Por ello, el TSJPV afirma que “es obvio que la actual legislación” fija una extensión de la totalidad de las prestaciones de Seguridad Social a los trabajadores extranjeros, “con independencia de la falta de autorización y transmite al empleador la responsabilidad pertinente por su omisión”.

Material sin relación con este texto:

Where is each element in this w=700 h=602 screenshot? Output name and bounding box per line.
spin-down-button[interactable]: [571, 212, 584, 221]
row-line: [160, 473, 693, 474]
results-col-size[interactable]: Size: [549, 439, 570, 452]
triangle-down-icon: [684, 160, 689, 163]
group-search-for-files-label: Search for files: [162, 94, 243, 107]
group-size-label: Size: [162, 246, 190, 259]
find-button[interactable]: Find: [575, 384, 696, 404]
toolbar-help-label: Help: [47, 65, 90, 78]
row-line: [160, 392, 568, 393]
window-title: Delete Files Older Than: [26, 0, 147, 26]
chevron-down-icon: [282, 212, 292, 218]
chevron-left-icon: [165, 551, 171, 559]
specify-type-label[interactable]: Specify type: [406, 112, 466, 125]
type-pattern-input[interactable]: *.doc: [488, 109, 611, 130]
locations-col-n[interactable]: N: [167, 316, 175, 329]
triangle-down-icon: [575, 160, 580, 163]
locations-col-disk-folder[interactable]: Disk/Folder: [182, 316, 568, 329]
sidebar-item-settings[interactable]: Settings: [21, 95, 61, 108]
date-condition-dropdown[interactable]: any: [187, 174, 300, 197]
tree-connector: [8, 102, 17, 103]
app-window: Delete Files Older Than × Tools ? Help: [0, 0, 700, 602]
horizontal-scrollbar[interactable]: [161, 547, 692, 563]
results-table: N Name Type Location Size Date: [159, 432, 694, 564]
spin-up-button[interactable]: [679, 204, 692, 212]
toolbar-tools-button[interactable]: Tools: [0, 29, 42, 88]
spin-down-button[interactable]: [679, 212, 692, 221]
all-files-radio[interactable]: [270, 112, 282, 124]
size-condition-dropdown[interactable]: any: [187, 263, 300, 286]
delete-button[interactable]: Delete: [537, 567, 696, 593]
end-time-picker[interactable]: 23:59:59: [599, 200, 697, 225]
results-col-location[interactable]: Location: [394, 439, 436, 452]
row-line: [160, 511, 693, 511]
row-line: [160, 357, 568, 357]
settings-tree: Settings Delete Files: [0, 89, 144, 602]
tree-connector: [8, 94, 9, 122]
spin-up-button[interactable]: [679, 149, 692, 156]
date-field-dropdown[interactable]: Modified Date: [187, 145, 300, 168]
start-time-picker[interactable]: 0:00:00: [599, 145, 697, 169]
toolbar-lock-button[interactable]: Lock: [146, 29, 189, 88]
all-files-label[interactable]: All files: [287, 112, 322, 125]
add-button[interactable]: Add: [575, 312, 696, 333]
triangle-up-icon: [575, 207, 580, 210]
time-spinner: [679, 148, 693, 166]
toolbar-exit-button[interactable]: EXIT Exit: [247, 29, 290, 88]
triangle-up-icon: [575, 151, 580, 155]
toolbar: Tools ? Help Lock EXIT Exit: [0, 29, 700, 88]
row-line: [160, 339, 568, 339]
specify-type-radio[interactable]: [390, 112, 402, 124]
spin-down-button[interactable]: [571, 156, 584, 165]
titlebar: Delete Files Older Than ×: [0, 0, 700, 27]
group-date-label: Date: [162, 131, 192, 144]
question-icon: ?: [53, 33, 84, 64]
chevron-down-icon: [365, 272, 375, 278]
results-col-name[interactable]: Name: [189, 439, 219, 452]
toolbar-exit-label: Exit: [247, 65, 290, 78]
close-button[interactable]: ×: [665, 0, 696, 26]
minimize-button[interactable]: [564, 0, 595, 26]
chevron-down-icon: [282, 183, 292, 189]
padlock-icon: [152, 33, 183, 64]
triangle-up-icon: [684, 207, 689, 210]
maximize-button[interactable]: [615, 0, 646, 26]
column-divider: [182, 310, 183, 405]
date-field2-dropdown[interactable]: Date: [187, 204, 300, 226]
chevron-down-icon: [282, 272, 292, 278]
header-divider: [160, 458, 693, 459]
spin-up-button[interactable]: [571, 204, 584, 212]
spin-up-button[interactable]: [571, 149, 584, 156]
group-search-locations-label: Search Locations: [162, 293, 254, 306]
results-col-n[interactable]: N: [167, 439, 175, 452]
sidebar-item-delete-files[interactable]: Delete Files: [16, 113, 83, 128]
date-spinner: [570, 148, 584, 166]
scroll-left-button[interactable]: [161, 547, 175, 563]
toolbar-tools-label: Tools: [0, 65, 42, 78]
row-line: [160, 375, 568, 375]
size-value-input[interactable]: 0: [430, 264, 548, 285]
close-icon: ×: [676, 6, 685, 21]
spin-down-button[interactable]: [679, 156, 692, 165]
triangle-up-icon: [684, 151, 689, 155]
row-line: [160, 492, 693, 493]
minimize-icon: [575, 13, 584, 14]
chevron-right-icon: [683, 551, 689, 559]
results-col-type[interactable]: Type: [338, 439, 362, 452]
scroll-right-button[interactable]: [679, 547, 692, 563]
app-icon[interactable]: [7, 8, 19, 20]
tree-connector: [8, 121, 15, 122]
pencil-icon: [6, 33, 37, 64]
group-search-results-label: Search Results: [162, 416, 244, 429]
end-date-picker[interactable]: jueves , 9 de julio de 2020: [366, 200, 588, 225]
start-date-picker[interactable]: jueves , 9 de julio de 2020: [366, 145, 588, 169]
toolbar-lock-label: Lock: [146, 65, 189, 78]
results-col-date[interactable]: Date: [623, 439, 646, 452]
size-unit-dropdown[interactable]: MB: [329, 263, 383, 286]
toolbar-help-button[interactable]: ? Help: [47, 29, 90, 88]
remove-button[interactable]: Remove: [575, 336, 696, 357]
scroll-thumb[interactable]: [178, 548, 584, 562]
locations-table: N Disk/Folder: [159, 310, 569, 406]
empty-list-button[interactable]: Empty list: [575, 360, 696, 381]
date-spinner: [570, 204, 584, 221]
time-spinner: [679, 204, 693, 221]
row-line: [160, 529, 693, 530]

“No olvidemos que la obligación de cotizar a la Seguridad Social nace por la actividad laboral que se presta, con independencia de la posibilidad de realizar un contrato de trabajo con los permisos correspondientes”, indica.

En esta línea, considera que, “en la actualidad, no existe impedimento alguno para calificar de válido el contrato de trabajo que se otorga entre el empresario y el trabajador extranjero, carente de autorización”.

“Desde esta perspectiva, expresamente el trabajador queda protegido en su riesgo aseguratorio, y el sistema de cobertura se extiende y se expande en la totalidad de los supuestos que contempla la Ley General de la Seguridad Social (LGSS)”, dice.

La Sala de lo Social del alto Tribunal vasco declara el derecho del recurrente a percibir la prestación de desempleo durante el periodo de seis meses, con una base reguladora de 31,54 euros diarios, y establece la responsabilidad de la empresa a realizar el pago. No obstante, precisa que será el Instituto de la Seguridad Social quien anticipe la prestación.